なお「地方公共団体の基幹業務システムの統一・標準化」「ガバメントクラウド」「共同利用方式」そのものの説明は割愛します。Google is your friend.


アプリケーション分離とは

デジタル庁は共同利用の実現方法として3つの分離モデル(アカウント分離/ネットワーク分離/アプリケーション分離)を示しています。AWSを例にすると以下のようになります。

  • アカウント分離:自治体ごとにAWSアカウントを別のものにし、それぞれに業務システムを構築する方式。監視、運用管理用のサーバーは共用アカウント上に構築する。

  • ネットワーク分離:1つのアカウント内の別VPCに自治体ごとの業務システムを構築する方式。ストレージ、監視、運用管理用のサーバーは共用のVPC内に構築する。

  • アプリケーション分離:1つのAWSアカウントに複数の自治体が共用で利用する業務システムを構築する方式。いわゆるマルチテナントのシステム。

「アカウント分離」「ネットワーク分離」は共同と言いながらも大部分が個別サーバーを構築するモデルとなっておりコスト効率が悪いと示されています。

コンピュートリソースや運用のコスト(工数)を考えるとアプリケーション分離にすべきでしょう。

ただし現状(2023年12月時点)ではアプリケーション分離を採用する見込みのベンダーがほぼ存在しません。この記事ではアプリケーション分離を阻む要素が何なのかをあげていきたいと思います。

アプリケーション分離を阻むものとは?

以下、4点があると思われます。

  1. 総務省のセキュリティポリシーガイドラインにおけるデータの消去要件

  2. 運用作業におけるリスクや影響範囲

  3. 自治体それぞれの非機能要件、カスタマイズ要望への対応

  4. ベンダーにとって大きな投資判断となる

それでは1つずつ見ていきます。

1. 総務省のセキュリティポリシーガイドラインにおけるデータの消去要件

総務省が示しているセキュリティポリシーガイドラインに以下の記載があります。

『クラウドサービス上で機密性の高い情報(住民情報等)を保存する場合は、機密性を維持するために暗号化するとともに、その情報資産を破棄する際は、データ消去の方法の一つとして暗号化した鍵(暗号鍵)を削除するなどにより、その情報資産を復元困難な状態としなければならない。』

データ保護のためにデータの完全消去・完全廃棄の担保のため「重要なデータが復元できない状態で削除しなさい、普通のファイル削除ではなく暗号化キーを削除することなどで実現しなさい」ということが記載されています。

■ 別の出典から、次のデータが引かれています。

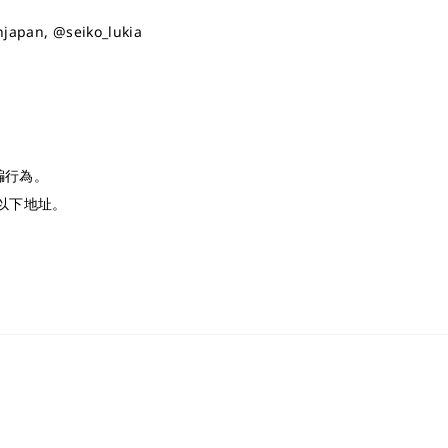
hjapan, @seiko_lukia
欺騙行為。
以下地址。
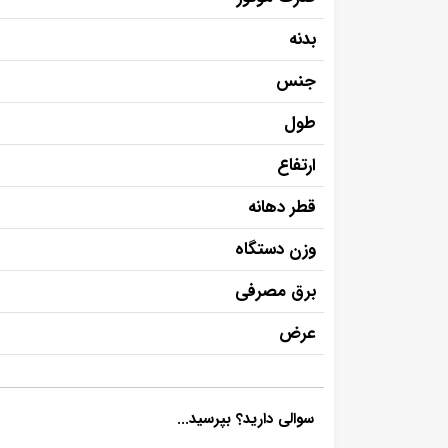
بدنه
جنس
طول
ارتفاع
قطر دهانه
وزن دستگاه
برق مصرفی
عرض
سوالی دارید؟ بپرسید...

「クラウドにあるサーバー上のデータを完全に消去するにはどうすればいいのか?」は難しい問題です。マルチAZ/マルチリージョンにまたがり、エッジロケーションに配置されたデータのすべてを完全に消去することをサービス利用者が担保することは困難に思えます。

暗号化キーを削除する方法にしても、AWSをはじめ多くのクラウドサービスでは実現が難しく、アプリケーション分離を阻む最大の要因となっています。
アプリケーション分離の理想は1つのDBの中に複数の自治体のデータが保存されている状態です。共同でDBを利用しリソース効率を高くします。
ただし多くのDB製品における暗号化キーは通常1インスタンス(呼び方はDBサービスによって様々ですがここでは1つの独立したDB領域という意図で書いています)に1つです。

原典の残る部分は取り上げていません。